Sin lugar a dudas el aula es un sistema complejo de relaciones e intercambios, en el que la información surge de múltiples fuentes y fluye en diversas direcciones. Hoy nos encontramos con un exceso de discursos y una pobreza de prácticas: situar a los profesores en el primer plano, en el centro de los procesos sociales y económicos: “los profesores son los profesionales más relevantes de la sociedad del futuro”, “los profesores tienen que regresar al centro de las estrategias culturales”, “los profesores están en el corazón de los cambios”… discursos de la sociedad cognitiva de este siglo y milenio.
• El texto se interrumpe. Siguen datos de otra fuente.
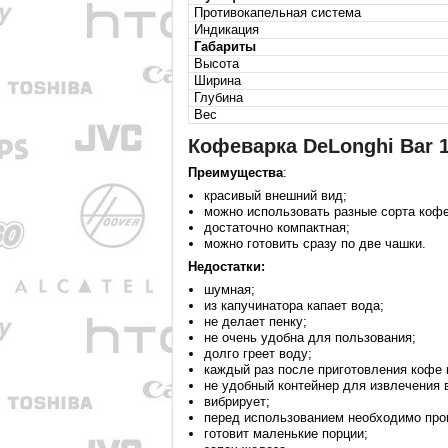
Противокапельная система
Индикация
Габариты
Высота
Ширина
Глубина
Вес
Кофеварка DeLonghi Bar 
Преимущества
:
красивый внешний вид;
можно использовать разные сорта кофе
достаточно компактная;
можно готовить сразу по две чашки.
Недостатки:
шумная;
из капучинатора капает вода;
не делает пенку;
не очень удобна для пользования;
долго греет воду;
каждый раз после приготовления кофе
не удобный контейнер для извлечения 
вибрирует;
перед использованием необходимо про
готовит маленькие порции;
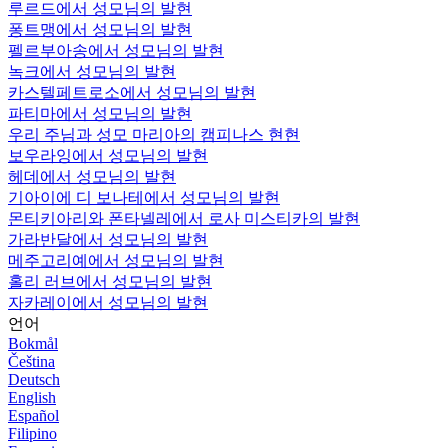
루르드에서 성모님의 발현
퐁트맹에서 성모님의 발현
펠르부아송에서 성모님의 발현
녹크에서 성모님의 발현
카스텔페트로소에서 성모님의 발현
파티마에서 성모님의 발현
우리 주님과 성모 마리아의 캠피나스 현현
보우라잉에서 성모님의 발현
헤데에서 성모님의 발현
기아이에 디 보나테에서 성모님의 발현
몬티키아리와 폰타넬레에서 로사 미스티카의 발현
가라반달에서 성모님의 발현
메주고리예에서 성모님의 발현
홀리 러브에서 성모님의 발현
자카레이에서 성모님의 발현
언어
Bokmål
Čeština
Deutsch
English
Español
Filipino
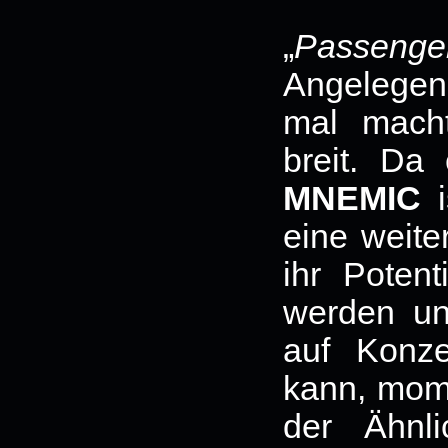
„
Passenge
Angelegenh
mal macht
breit. Da 
MNEMIC
i
eine weite
ihr Potent
werden un
auf Konze
kann, mom
der Ähnli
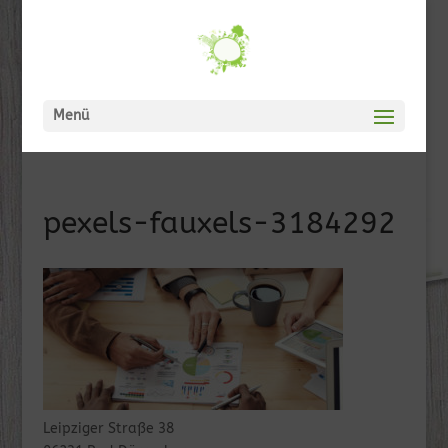
Menü
pexels-fauxels-3184292
Leipziger Straße 38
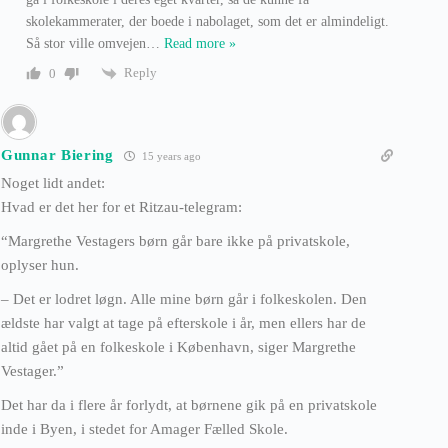
skolekammerater, der boede i nabolaget, som det er almindeligt.
Så stor ville omvejen
…
Read more »
Reply
0
Gunnar Biering
15 years ago
Noget lidt andet:
Hvad er det her for et Ritzau-telegram:
“Margrethe Vestagers børn går bare ikke på privatskole,
oplyser hun.
– Det er lodret løgn. Alle mine børn går i folkeskolen. Den
ældste har valgt at tage på efterskole i år, men ellers har de
altid gået på en folkeskole i København, siger Margrethe
Vestager.”
Det har da i flere år forlydt, at børnene gik på en privatskole
inde i Byen, i stedet for Amager Fælled Skole.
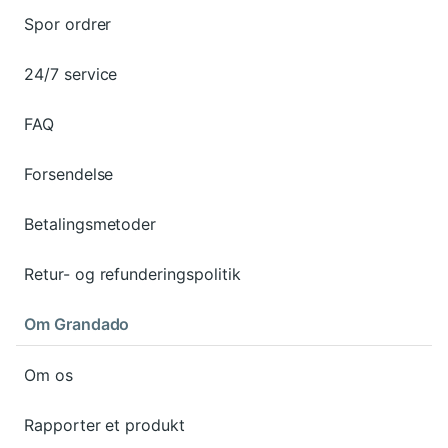
Spor ordrer
24/7 service
FAQ
Forsendelse
Betalingsmetoder
Retur- og refunderingspolitik
Om Grandado
Om os
Rapporter et produkt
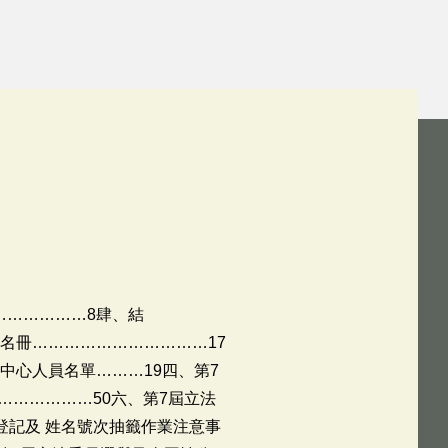
………………8肆、結
名冊……………………………17
中心人員名單………19四、第7
………………50六、第7屆立法
登記及 姓名號次抽籤作業注意事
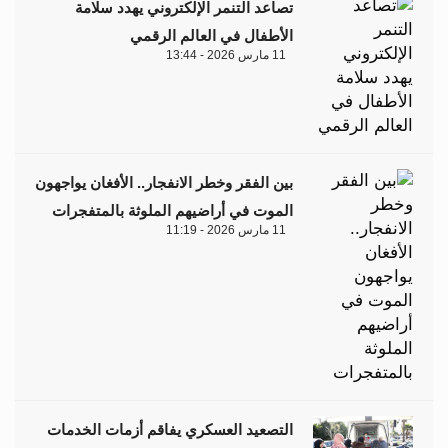
تصاعد التنمر الإلكتروني يهدد سلامة
الأطفال في العالم الرقمي
11 مارس 2026 - 13:44
بين الفقر وخطر الانفجار.. الأفغان يواجهون
الموت في أراضيهم الملوثة بالمتفجرات
11 مارس 2026 - 11:19
التصعيد العسكري يفاقم أزمات الخدمات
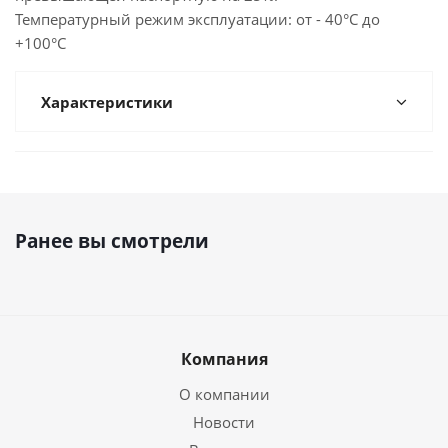
Температурный режим эксплуатации: от - 40°С до
+100°С
Характеристики
Ранее вы смотрели
Компания
О компании
Новости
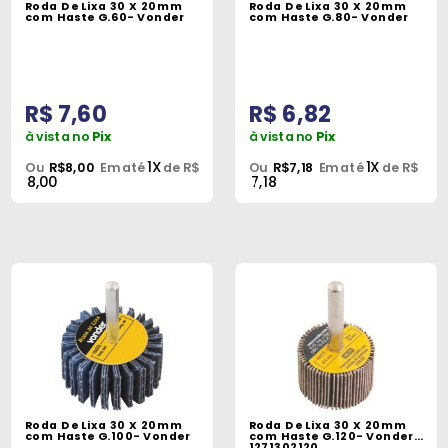
Roda De Lixa 30 X 20mm
Roda De Lixa 30 X 20mm
Peças
com Haste G.60- Vonder
com Haste G.80- Vonder
e
Acessórios
R$ 7,60
R$ 6,82
Oficina
Mecânica
à vista no
Pix
à vista no
Pix
1X
1X
Ou
R$8,00
Em até
de R$
Ou
R$7,18
Em até
de R$
8,00
7,18
Roda De Lixa 30 X 20mm
Roda De Lixa 30 X 20mm
com Haste G.100- Vonder
com Haste G.120- Vonder
1271302120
Sin embargo, las grandes palabras sirven para ocultar intereses concretos: se consolida un mercado de la formación, al mismo tiempo que se va perdiendo el sentido de la reflexión experiencial de compartir los saberes profesionales.

La educación debe potenciar la razón y por tanto tenemos que aprender a rebelarnos contra la sinrazón, es decir, las personas racionales no lo son sólo porque se compartan racionalmente, sino porque luchan por vivir en una sociedad racional y razonable, porque luchan porque no predominen los dogmas irracionales, las supersticiones, los fanatismos, aquello que va contra la razón. De modo que la razón es una muestra de convivencia, pero también una fuente de disidencia y de rebelión, como señala Fernando Savater.

Julio Rogero señala que es un placer educar; que las credenciales del maestro son el ejercicio de la razón crítica y un firme compromiso ético y afectivo con el alumnado y la colectividad. Comparte convicciones, proyectos e inseguridades; disfruta educando, y no suscribe la cultura de la queja y el victimismo tan extendida entre el profesorado y que según él transmite una imagen falsa de la profesión docente y no conduce a ninguna parte. Sólo será posible mejorar nuestra imagen cuando recuperemos nuestra estima como educadores.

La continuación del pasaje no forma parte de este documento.